Using Newton’s Method
Our goal is to calculate the inverse of the gamma function y = Γ-1(x). Thus, Γ-1(6) = 4 and 0.155222. Γ-1(0.885603), however, takes 1.461632 as its unique value. Values bigger than .885603 are on the upper branch of the graph, while values between 0 and .885603 are on the lower branch.
Note that in this analysis we will only consider positive real values.
We now show how to find the inverse of the gamma function = Γ-1(a) for any value of a using Newton’s method. Figure 3 shows how to do this for a = 4. Finding the inverse gamma function value at 4 is equivalent to finding a root of the function f(x) = Γ(x) – 4.
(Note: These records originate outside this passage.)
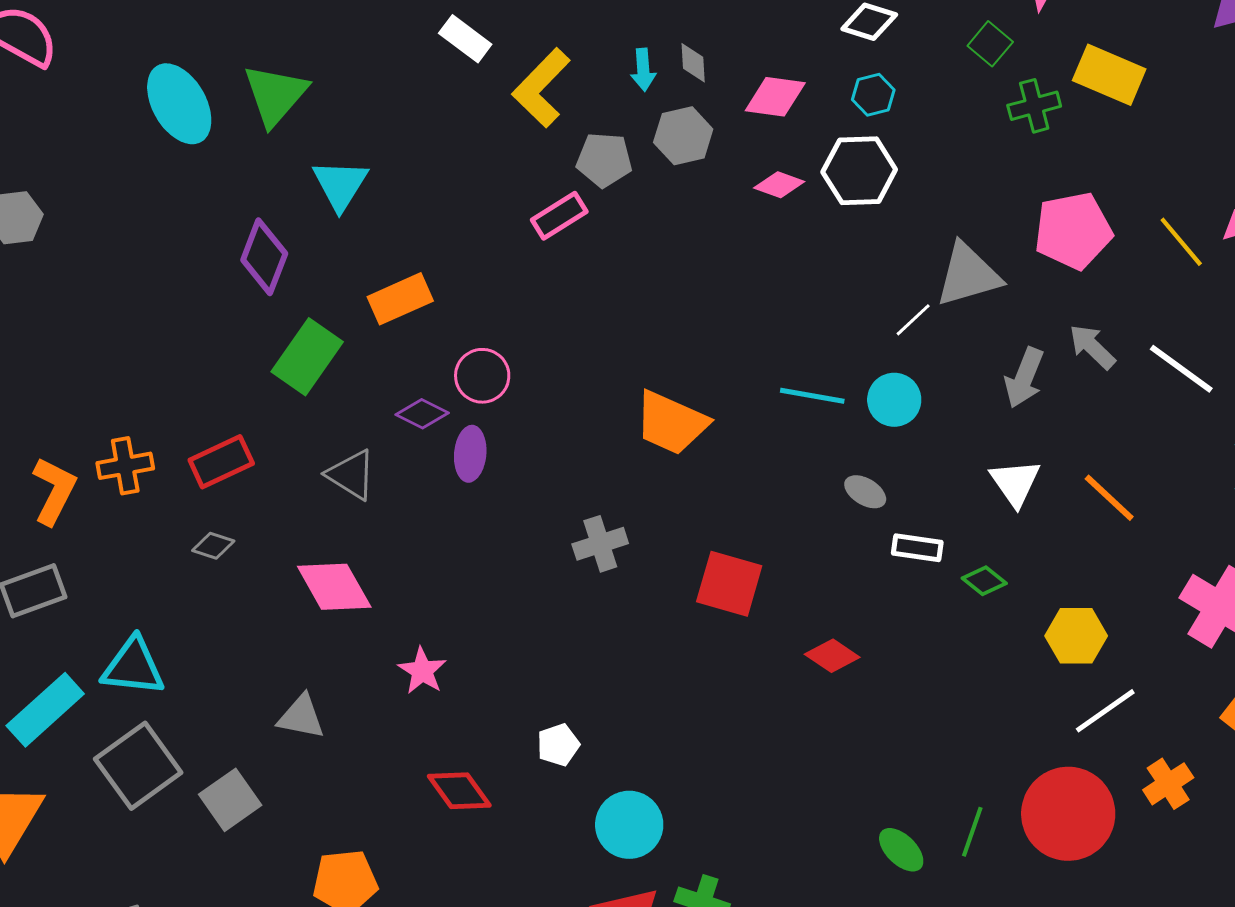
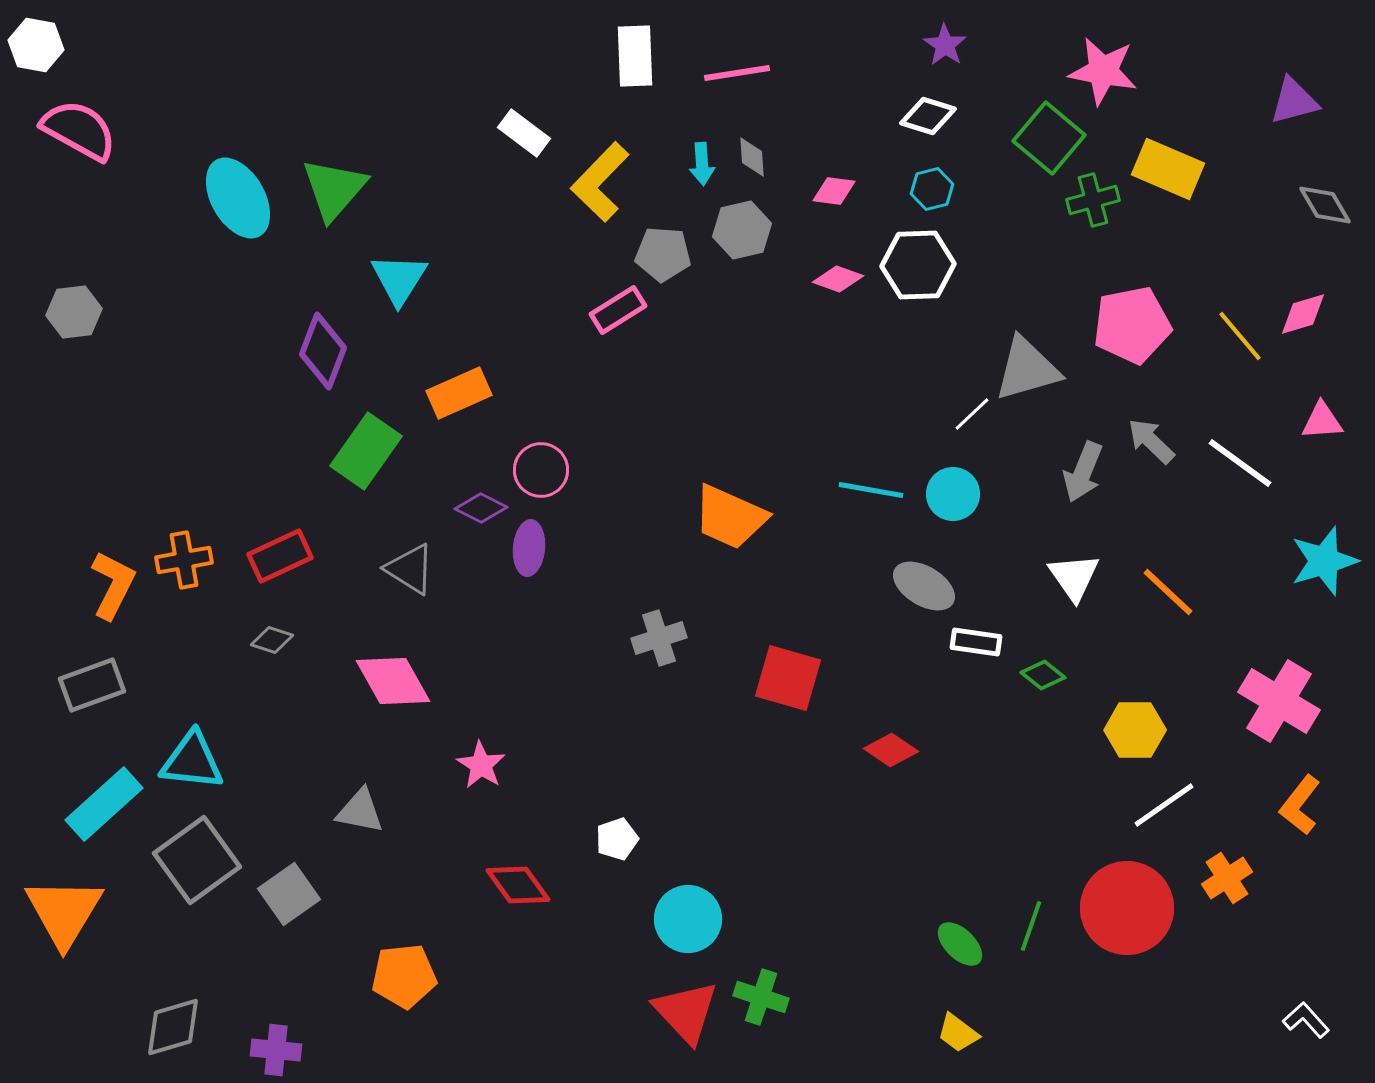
green square: (990, 44) -> (1049, 138), size x1.6
pink diamond: (775, 97) -> (834, 191), size x0.7
gray ellipse: (865, 492) -> (924, 586), size x1.5

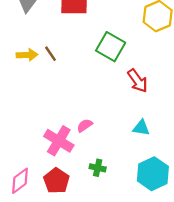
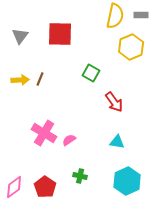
green square: (111, 47) -> (91, 73), size x0.7
brown line: (51, 54) -> (40, 79), turned 56
pink cross: (59, 141) -> (44, 133), moved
Figure 3 – Calculating Γ-1(4) using Newton’s method
Column J contains the formulas used in column H. Similar formulas are used in columns B through G, except that B3 contains our initial guess of x = 3.
The approach illustrated uses the fact that the derivative of the gamma function Γ′(x) = Γ(x)ψ(x) where ψ(x) is the digamma function. We use Real Statistics’ POLYGAMMA(x) worksheet function to calculate the digamma function.
We see that after 5 iterations f(x) = 0 (cell G7) when x = 3.664033 (cell G5). Thus, the inverse of the gamma function at 4 is 3.664033. Actually, this is the solution for the upper branch of the gamma function.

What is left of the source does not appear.